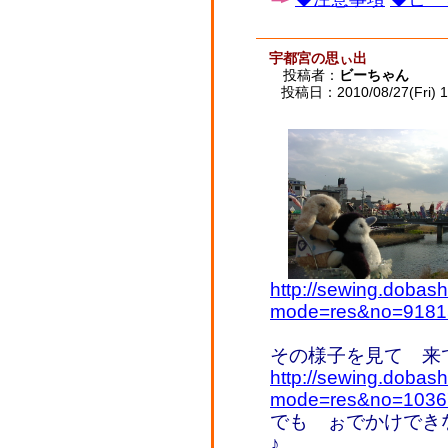
宇都宮の思ぃ出
投稿者：
ビーちゃん
投稿日：2010/08/27(Fri) 1
http://sewing.dobash
mode=res&no=9181
その様子を見て 来
http://sewing.dobash
mode=res&no=1036
でも ぉでかけでき
♪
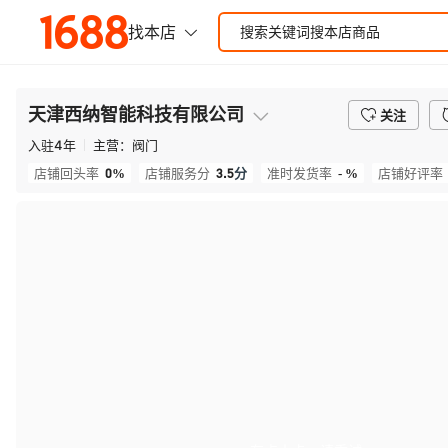
天津西纳智能科技有限公司
关注
入驻
4
年
主营：
阀门
0%
3.5
分
- %
店铺回头率
店铺服务分
准时发货率
店铺好评率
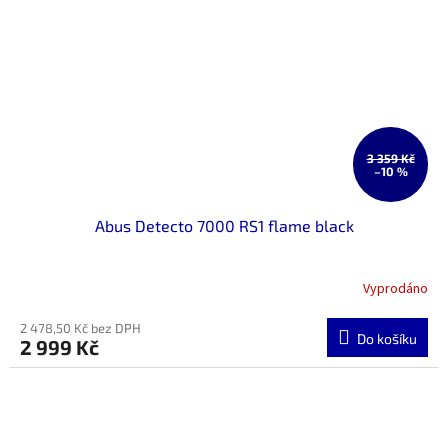
3 359 Kč
–10 %
Abus Detecto 7000 RS1 flame black
Vyprodáno
2 478,50 Kč bez DPH
Do košíku
2 999 Kč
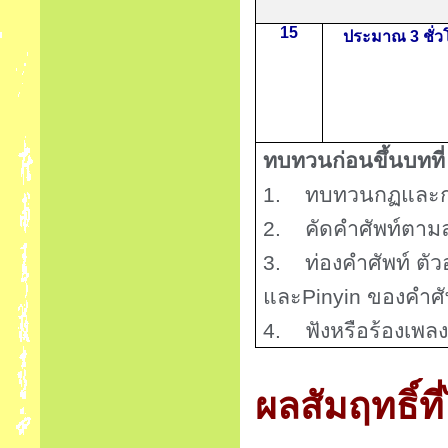
15
ประมาณ 3 ชั่ว
ทบทวนก่อนขึ้นบทที
1.
ทบทวนกฏและก
2.
คัดคำศัพท์ตาม
3.
ท่องคำศัพท์ ต
และ
Pinyin
ของคำศัพ
4.
ฟังหรือร้องเพลง
ผลสัมฤทธิ์ท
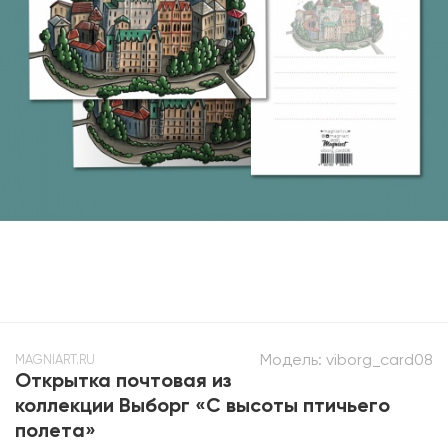
Модель:
viborg_card08
MAGNIART.RU
Открытка почтовая из
коллекции Выборг «С высоты птичьего
полета»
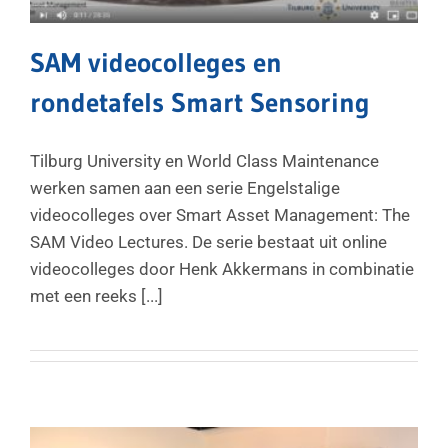
SAM videocolleges en
rondetafels Smart Sensoring
Tilburg University en World Class Maintenance
werken samen aan een serie Engelstalige
videocolleges over Smart Asset Management: The
SAM Video Lectures. De serie bestaat uit online
videocolleges door Henk Akkermans in combinatie
met een reeks [...]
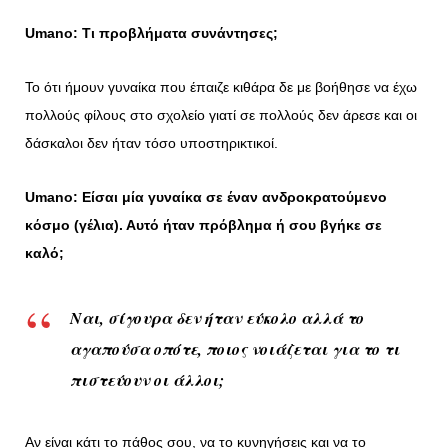
Umano: Τι προβλήματα συνάντησες;
Το ότι ήμουν γυναίκα που έπαιζε κιθάρα δε με βοήθησε να έχω
πολλούς φίλους στο σχολείο γιατί σε πολλούς δεν άρεσε και οι
δάσκαλοι δεν ήταν τόσο υποστηρικτικοί.
Umano: Είσαι μία γυναίκα σε έναν ανδροκρατούμενο
κόσμο (γέλια). Αυτό ήταν πρόβλημα ή σου βγήκε σε
καλό;
Ναι, σίγουρα δεν ήταν εύκολο αλλά
το
αγαπούσα οπότε, ποιος νοιάζεται για το τι
πιστεύουν οι άλλοι;
Αν είναι κάτι το πάθος σου, να το κυνηγήσεις και να το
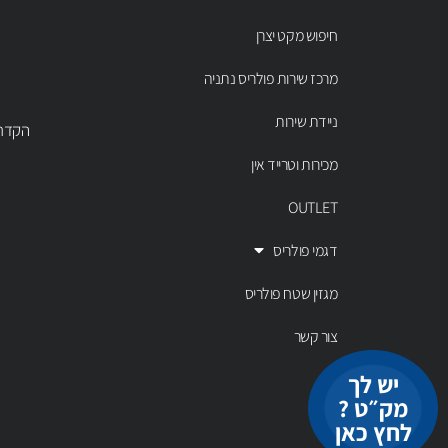
חיפוש מקט יצרן
מרכז שירות פולריס נתניה
ניידת שירות
הקדר 43 נתניה, טל' 00803
מכירות וטרייד אין
OUTLET
דגמי פולריס
מגזין שטח פולריס
צור קשר
יש לך
מק״ט ?
לחץ כאן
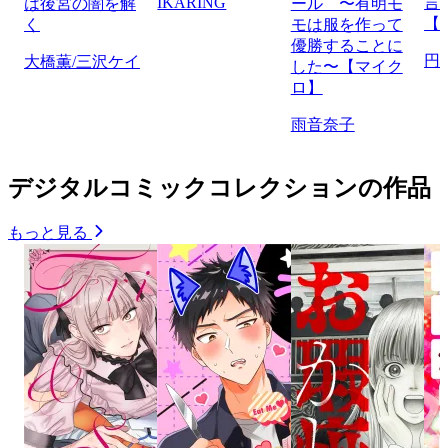
IKARING
言
は後宮の闇を解
ール 〜有明モ
【
く
モは服を作って
優勝することに
円
大橋薫/三沢ケイ
した〜【マイク
ロ】
雨音奈子
デジタルコミックコレクションの作品
もっと見る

### [YOUR ASSIGNMENT]
Your answer should be the lines of the material above that include "Umano".

### [RESULT OF THE TASK]
Umano: Τι προβλήματα συνάντησες;
Umano: Είσαι μία γυναίκα σε έναν ανδροκρατούμενο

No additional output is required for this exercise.